Updated March 20, 2017 01:47:06

French officials are conducting an autopsy to determine whether a suspected Islamic extremist was drunk or high on drugs when he took a soldier hostage at Orly Airport in Paris and was shot dead by her fellow patrolmen.

Key points:

  • Suspect was seen at a bar before the airport attack
  • The 39-year-old had a long criminal record related to drugs and robberies
  • Police found cocaine in his apartment

Ziyed Ben Belgacem stopped at a bar early on Saturday morning, around four hours before he first fired birdshot at traffic police.

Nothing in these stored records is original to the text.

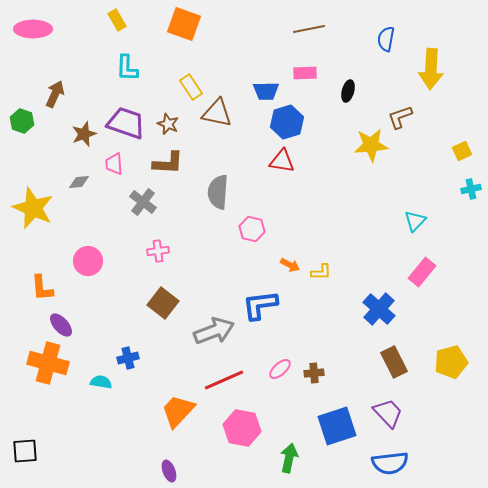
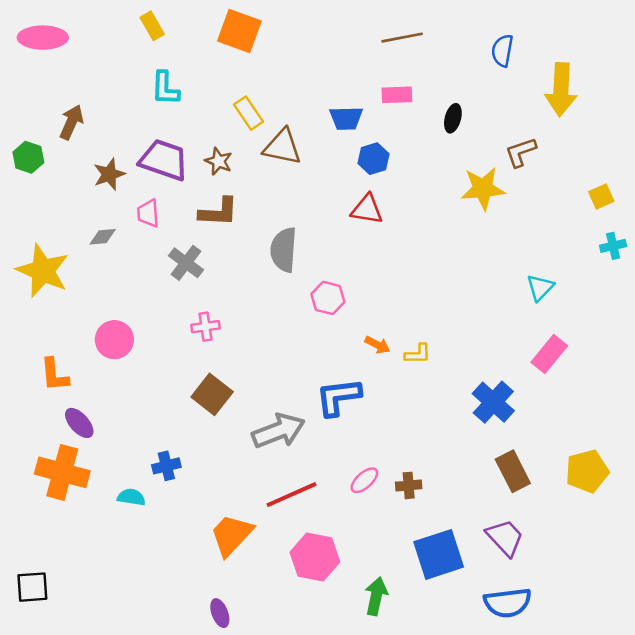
blue hexagon: (287, 122) -> (373, 159), size x0.7

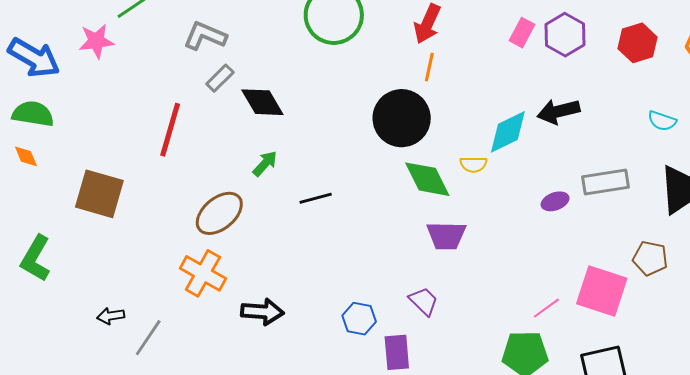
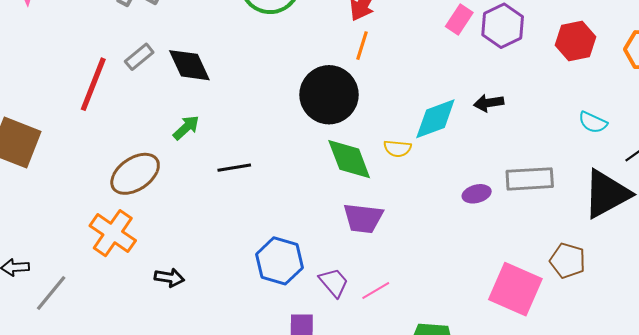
gray rectangle: (220, 78) -> (139, 57), moved
black arrow: (558, 111) -> (489, 103), size x0.7
pink line: (546, 308) -> (376, 290), moved
black arrow: (262, 312) -> (169, 278), size x0.7
blue hexagon: (359, 319) -> (280, 261), moved, size x1.4

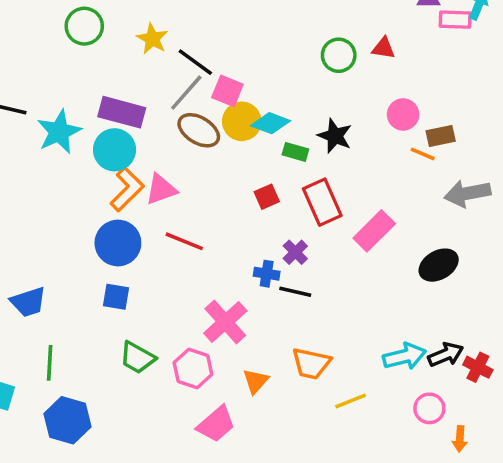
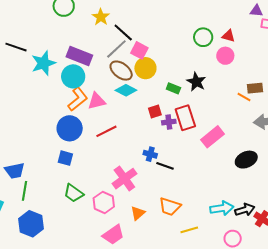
pink circle: (403, 114) -> (225, 56), moved
cyan diamond: (270, 123) -> (126, 90), moved
red line: (184, 241) -> (106, 131), turned -55
purple cross: (295, 252) -> (169, 122), moved, turned 32
blue trapezoid: (28, 302) -> (15, 171), moved

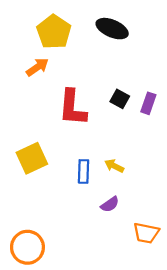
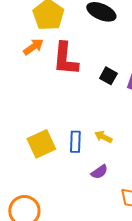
red L-shape: (73, 108) -> (65, 59), moved
yellow square: (32, 158) -> (41, 144), moved

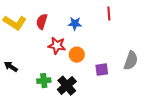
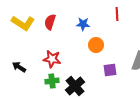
red star: (57, 46) -> (52, 59), moved
orange circle: (77, 55) -> (96, 45), moved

Ninety minutes later, he attacked the military patrol at Orly, causing panic and the shutdown of the city's second-biggest airport.

Paris prosecutor Francois Molins said the man, named as 39-year-old Ziyed Ben Belgacem, had shouted he was there to "die for Allah" when he tried to seize the gun from an air force member.

"With a pistol in his right hand and a bag over his shoulder, he grabbed [the soldier] with his left arm, made her move backward by three to four metres, positioning her as a shield, and pointed his revolver at her forehead," he said.

After throwing down a bag containing a can of petrol and putting an air pistol to the head of the soldier, he was shot three times by her colleagues.

The prosecutor's office said blood samples taken during Sunday's autopsy were to be screened for drugs and alcohol.

Mr Molins said a subsequent police search of Belgacem's apartment found cocaine.

Witness describes seeing Orly airport attacker Video: Witness describes seeing Orly airport attacker (ABC News)

The 39-year-old Frenchman had a long criminal record, with multiple jail terms for drugs and robbery offences.

Mr Molins said Belgacem was out on bail, banned from leaving France and obliged to report regularly to police, having been handed preliminary charges for robberies in 2016.

He was also flagged as having been radicalised during a spell in detention from 2011–2012.

His house was among scores searched in November 2015 in the immediate aftermath of suicide bomb-and-gun attacks that killed 130 people in Paris.

Suspect's father released from custody

Prosecutors said Belgacem's father had been released from police custody on Saturday night, but his brother and a cousin were still being questioned.

Mr Molins said Belgacem had called his father and brother early on Saturday morning, minutes after he fired birdshot at a police traffic patrol, injuring an officer in the face, to say that he had made a stupid mistake.

In an interview on Sunday with French radio station Europe 1, a man identified as the suspect's father said Belgacem drank alcohol and was not a practising Muslim.

"My son was never a terrorist. He never attended prayer. He drank. But under the effects of alcohol and cannabis, this is where one ends up," the man said.

Europe 1 did not give the father's name.

"He was extremely angry, even his mother couldn't understand him," the man told Europe 1.

"He told me, 'I ask for your forgiveness, I've screwed up with a gendarme'."

Saturday's attack forced both of the airport's terminals to shut down and evacuate, sent passengers and workers fleeing in panic and trapped hundreds of others aboard flights that had just landed.

It was the violent climax of what authorities described as a 90-minute spree of destructive criminality across Paris by the suspect.

The fearsome drama that caused no injuries aside from the lightly wounded traffic police officer further rattled France, which remains under a state of emergency after attacks in the past two years that have killed 235 people.